Saturday 18 April 2015

Behemoth "Xiądz" (2015)


Following the successful and critically acclaimed "The Satanist", Polish legends Behemoth give us another appetizer of leftovers, the title track "Nieboga Czarny Xiądz" from "The Satanist", a rerecording of a very early song "Moonspell Rites" from the same recording session and "Towards The Dying Sun We March"  from 2009s "Evangelion". Behemoth are well respected within the metal community, once an atypical Black Metal band they evolved from the shrill, dingy, low-fi, occult sound into a beastly, aggressive musical force, incorporating elements of Death Metal and creating the term "Blackened Death Metal", referring to the fusion between the two styles.
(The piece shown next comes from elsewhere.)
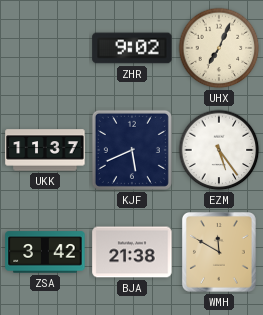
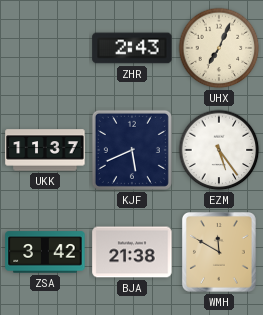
ZHR: 9:02 -> 2:43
In recent years there leanings have turned a little towards their routes from a thematic sense and this short EP is no shift from that path.

The second track "Moonspell Rites" makes for a fascinating listen when compared against its 1994 original. The thin, narrow grisly guitars and a clanging snare don't detach the music from its charm. Even with a lush, modern recording it couldn't offer the song much more than its original, with an ugly, harsh aesthetic. On the newer recording the solo is a little buried, as opposed to the originals gleaming tone bursting out over hazy walls of distortion guitar. Still the modern version is enjoyable, but there is a lesson to be learned.

The opening track "Nieboga Czarny Xiądz" is by far the records best track, its quality makes me question why it was left out of the track listing, but that perhaps is testament to the bands craft. The song opens with a temperate and steady atmosphere that aimlessly wanders through itself before, a few minutes in, seemingly imploding into a lavish smothering of melodic dissonance that oozes over with enigmatic guitar chords and a subtle eerie organ adding a spice to the moment. Although the track doesn't progress much further with this break, it was a beautiful moment on the record that had me playing it over and over.

 "Towards The Dying Sun We March" didn't have quite the same charm, a contained track slowly brooding and evolving through timing oriented riffs and ideas that climaxed with a slow drawn out bludgeoning riff and rung out chords that didn't amount to much. A fair song but paled by the other tracks. Decent but short, never a lot to talk about for a three track but at least a song to return to with  "Nieboga Czarny Xiądz".